N°4 - Juillet 2022 (Assurances)

Faute intentionnelle et faute dolosive de l’assuré – Exclusions de garantie – Quelle intention caractériser ?

2e Civ., 20 janvier 2022, n° 20-10.529, publié au Bulletin2e Civ., 20 janvier 2022, n° 20-13.245, publié au Bulletin

 

Sommaire 1 :

Une clause d'exclusion ne peut être tenue pour formelle et limitée, au sens de l'article L. 113-1, alinéa 1, du code des assurances, dès lors qu'elle doit être interprétée.

Viole ce texte la cour d'appel qui, pour faire application d'une clause excluant de la garantie « les dommages intentionnellement causés ou provoqués par toute personne assurée ou avec sa complicité », retient que les dommages résultant d'un incendie intentionnellement déclenché par l'assuré sont, dans les termes clairs et précis d'une clause formelle et limitée, exclus de la garantie de l'assureur, qu'ils aient été voulus et donc causés par leur auteur, ou qu'ils soient une conséquence involontaire de l'incendie déclenché par ce dernier qui les a ainsi provoqués, alors qu'elle procède à l'interprétation d'une clause ambiguë (1er arrêt).

 

Sommaire 2 :

1. Selon l'article L. 113-1, alinéa 2, du code des assurances, l'assureur ne répond pas des pertes et dommages provenant d'une faute intentionnelle ou dolosive de l'assuré. La faute dolosive s'entend d'un acte délibéré de l'assuré commis avec la conscience du caractère inéluctable de ses conséquences dommageables.

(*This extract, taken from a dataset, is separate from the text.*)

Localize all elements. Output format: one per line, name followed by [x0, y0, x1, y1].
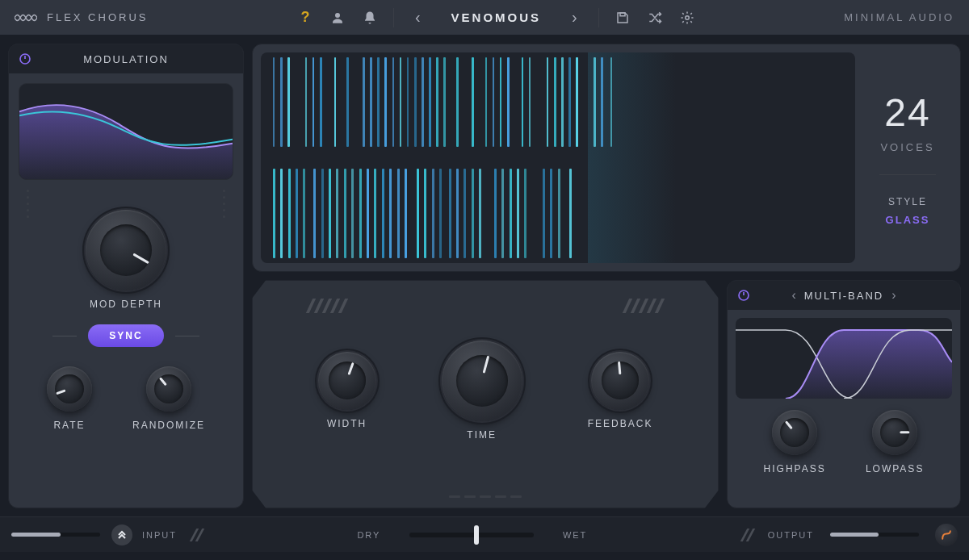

Prive sa décision de base légale la cour d'appel qui, pour débouter la SNCF de ses demandes d'indemnisation formées contre l'assureur du tiers responsable, retient que ses dommages ont été provoqués par la décision de l'assuré de mettre fin à ses jours en se jetant sur les voies de chemin de fer et que ce choix délibéré a eu pour effet de rendre inéluctable la réalisation du dommage et de faire disparaître l'aléa attaché à la couverture du risque assuré, sans caractériser la conscience que l'assuré avait du caractère inéluctable des conséquences dommageables de son geste.

2. Une clause d'exclusion ne peut être tenue pour formelle et limitée, au sens de l'article L. 113-1, alinéa 1, du code des assurances, dès lors qu'elle doit être interprétée.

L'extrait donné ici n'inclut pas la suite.